> _Task statement_:
Give again, word for word, each line from the top of the listing through the line that holds "لإصلاح الثلاجة ،".

> _Records for this exercise_:
○ ○ ○ ○ ○ ○ ○
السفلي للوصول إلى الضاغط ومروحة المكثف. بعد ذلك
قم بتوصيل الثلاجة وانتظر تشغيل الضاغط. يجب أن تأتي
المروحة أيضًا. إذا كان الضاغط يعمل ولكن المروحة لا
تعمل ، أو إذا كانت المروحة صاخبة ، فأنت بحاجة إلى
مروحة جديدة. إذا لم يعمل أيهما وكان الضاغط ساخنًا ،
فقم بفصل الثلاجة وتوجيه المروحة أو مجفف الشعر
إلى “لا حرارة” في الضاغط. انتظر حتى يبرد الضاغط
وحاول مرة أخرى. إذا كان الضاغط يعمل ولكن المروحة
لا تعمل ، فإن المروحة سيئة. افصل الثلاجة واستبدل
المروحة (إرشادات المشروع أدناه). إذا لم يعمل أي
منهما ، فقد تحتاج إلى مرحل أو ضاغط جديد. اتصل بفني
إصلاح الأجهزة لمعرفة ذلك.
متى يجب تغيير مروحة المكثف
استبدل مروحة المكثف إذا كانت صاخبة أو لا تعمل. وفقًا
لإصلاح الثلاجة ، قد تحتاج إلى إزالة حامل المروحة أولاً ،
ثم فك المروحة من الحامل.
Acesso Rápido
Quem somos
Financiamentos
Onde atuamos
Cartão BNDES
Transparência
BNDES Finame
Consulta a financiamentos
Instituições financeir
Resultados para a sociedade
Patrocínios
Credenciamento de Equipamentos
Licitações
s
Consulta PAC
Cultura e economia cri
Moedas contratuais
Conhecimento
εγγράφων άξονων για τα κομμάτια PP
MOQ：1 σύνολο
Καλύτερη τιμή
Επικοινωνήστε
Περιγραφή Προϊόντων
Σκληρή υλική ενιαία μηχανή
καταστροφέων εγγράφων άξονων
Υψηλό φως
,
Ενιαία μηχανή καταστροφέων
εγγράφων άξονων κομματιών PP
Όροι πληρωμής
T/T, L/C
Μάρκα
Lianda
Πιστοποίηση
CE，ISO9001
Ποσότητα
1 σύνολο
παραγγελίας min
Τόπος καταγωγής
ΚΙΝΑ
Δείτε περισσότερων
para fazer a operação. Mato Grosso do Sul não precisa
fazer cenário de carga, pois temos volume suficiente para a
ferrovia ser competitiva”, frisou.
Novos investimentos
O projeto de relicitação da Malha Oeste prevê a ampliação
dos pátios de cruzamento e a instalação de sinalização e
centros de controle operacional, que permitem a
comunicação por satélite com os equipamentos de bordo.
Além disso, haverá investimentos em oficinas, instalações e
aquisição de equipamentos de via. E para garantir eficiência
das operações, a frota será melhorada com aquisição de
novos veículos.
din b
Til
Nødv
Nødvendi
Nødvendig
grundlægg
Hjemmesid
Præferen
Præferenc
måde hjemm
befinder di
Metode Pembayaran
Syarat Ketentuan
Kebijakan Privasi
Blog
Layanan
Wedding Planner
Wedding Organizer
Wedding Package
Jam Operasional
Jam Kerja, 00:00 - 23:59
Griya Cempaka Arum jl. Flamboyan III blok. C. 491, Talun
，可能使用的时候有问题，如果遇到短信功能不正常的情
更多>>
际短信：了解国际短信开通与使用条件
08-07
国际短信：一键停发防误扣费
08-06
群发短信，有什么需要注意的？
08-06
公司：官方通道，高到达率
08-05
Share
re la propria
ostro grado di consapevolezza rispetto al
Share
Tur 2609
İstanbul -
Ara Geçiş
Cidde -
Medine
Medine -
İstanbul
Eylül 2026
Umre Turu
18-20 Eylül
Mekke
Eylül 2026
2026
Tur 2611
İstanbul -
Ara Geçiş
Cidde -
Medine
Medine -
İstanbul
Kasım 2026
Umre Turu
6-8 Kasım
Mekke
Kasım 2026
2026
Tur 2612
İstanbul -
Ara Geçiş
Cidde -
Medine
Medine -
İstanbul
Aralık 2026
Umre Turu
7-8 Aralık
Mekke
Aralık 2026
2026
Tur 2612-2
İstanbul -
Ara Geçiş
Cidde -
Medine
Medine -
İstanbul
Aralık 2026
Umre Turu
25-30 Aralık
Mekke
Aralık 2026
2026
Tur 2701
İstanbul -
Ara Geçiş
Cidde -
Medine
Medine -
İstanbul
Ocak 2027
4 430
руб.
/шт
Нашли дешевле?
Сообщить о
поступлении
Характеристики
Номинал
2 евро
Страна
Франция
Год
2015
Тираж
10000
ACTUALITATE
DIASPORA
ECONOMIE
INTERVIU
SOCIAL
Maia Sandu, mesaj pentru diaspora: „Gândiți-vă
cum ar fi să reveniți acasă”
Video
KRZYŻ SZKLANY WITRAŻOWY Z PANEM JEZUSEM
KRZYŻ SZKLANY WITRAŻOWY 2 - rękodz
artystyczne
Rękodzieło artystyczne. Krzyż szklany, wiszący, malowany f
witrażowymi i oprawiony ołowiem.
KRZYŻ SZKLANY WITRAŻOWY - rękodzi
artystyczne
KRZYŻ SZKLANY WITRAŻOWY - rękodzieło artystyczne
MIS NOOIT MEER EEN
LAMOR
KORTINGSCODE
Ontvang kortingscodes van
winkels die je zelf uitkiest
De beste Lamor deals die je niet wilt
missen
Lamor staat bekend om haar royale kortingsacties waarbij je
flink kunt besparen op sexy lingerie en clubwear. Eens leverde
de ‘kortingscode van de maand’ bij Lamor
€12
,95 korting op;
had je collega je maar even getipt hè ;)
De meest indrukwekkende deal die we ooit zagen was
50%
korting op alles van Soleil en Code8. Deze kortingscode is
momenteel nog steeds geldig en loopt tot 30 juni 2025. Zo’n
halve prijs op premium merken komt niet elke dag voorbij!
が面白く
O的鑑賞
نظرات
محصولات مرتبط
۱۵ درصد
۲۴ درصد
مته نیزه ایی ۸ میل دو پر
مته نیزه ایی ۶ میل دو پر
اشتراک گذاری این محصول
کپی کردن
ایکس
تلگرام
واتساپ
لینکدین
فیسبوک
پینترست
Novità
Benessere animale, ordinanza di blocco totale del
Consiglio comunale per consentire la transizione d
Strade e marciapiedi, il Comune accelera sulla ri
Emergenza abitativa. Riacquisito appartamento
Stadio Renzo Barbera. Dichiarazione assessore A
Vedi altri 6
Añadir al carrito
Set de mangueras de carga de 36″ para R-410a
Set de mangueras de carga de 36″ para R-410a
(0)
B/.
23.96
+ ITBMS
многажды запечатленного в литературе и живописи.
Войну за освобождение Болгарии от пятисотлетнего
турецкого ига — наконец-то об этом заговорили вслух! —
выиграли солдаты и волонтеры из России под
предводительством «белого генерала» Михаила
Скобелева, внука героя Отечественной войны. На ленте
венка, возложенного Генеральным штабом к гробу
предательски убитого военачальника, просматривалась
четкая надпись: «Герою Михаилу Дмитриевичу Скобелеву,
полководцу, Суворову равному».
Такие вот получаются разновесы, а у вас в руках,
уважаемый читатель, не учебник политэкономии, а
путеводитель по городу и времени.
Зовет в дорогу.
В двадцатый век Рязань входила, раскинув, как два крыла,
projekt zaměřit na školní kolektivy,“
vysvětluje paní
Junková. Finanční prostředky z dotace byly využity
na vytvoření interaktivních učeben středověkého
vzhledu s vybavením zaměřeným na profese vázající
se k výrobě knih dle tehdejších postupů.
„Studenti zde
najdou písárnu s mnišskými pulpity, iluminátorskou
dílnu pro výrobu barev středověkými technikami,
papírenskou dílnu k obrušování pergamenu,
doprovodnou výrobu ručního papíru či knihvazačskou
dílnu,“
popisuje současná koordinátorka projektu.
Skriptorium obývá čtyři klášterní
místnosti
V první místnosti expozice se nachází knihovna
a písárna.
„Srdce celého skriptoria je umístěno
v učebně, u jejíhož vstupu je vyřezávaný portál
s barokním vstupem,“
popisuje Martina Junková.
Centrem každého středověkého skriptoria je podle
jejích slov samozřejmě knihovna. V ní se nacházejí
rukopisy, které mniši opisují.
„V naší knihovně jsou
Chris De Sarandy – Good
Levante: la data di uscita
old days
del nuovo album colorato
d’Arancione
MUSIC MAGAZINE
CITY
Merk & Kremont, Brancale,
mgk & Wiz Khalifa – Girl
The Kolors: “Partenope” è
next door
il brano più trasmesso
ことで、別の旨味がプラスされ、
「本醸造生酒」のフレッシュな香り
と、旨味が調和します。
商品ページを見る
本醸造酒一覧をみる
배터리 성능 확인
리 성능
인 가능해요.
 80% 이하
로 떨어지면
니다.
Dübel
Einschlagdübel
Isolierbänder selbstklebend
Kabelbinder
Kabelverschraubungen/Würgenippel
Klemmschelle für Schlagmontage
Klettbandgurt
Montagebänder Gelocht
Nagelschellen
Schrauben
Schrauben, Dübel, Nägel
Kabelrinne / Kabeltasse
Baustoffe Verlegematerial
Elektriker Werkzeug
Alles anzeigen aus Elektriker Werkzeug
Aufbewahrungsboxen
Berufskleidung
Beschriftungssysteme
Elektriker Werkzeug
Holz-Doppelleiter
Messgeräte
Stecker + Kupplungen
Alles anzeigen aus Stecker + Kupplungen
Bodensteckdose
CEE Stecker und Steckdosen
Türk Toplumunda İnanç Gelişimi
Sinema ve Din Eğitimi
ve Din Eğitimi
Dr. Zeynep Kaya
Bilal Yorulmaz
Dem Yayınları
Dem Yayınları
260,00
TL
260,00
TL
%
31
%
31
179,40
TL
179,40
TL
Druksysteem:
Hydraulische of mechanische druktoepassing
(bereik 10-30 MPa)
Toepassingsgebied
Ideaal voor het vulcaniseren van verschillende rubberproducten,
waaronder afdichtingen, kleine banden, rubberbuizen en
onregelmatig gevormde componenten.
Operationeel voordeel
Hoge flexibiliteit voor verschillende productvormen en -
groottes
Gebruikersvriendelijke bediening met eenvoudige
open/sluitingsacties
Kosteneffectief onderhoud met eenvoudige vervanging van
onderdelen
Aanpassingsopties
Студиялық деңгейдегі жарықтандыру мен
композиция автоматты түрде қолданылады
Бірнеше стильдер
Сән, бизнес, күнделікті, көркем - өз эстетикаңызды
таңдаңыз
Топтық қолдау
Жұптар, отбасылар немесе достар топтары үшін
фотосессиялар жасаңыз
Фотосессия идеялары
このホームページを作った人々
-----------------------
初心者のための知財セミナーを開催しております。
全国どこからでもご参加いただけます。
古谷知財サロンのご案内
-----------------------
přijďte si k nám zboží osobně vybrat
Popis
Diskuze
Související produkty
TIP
○ ○ ○ ○ ○ ○ ○
> _Finished exercise_:
السفلي للوصول إلى الضاغط ومروحة المكثف. بعد ذلك
قم بتوصيل الثلاجة وانتظر تشغيل الضاغط. يجب أن تأتي
المروحة أيضًا. إذا كان الضاغط يعمل ولكن المروحة لا
تعمل ، أو إذا كانت المروحة صاخبة ، فأنت بحاجة إلى
مروحة جديدة. إذا لم يعمل أيهما وكان الضاغط ساخنًا ،
فقم بفصل الثلاجة وتوجيه المروحة أو مجفف الشعر
إلى “لا حرارة” في الضاغط. انتظر حتى يبرد الضاغط
وحاول مرة أخرى. إذا كان الضاغط يعمل ولكن المروحة
لا تعمل ، فإن المروحة سيئة. افصل الثلاجة واستبدل
المروحة (إرشادات المشروع أدناه). إذا لم يعمل أي
منهما ، فقد تحتاج إلى مرحل أو ضاغط جديد. اتصل بفني
إصلاح الأجهزة لمعرفة ذلك.
متى يجب تغيير مروحة المكثف
استبدل مروحة المكثف إذا كانت صاخبة أو لا تعمل. وفقًا
لإصلاح الثلاجة ، قد تحتاج إلى إزالة حامل المروحة أولاً ،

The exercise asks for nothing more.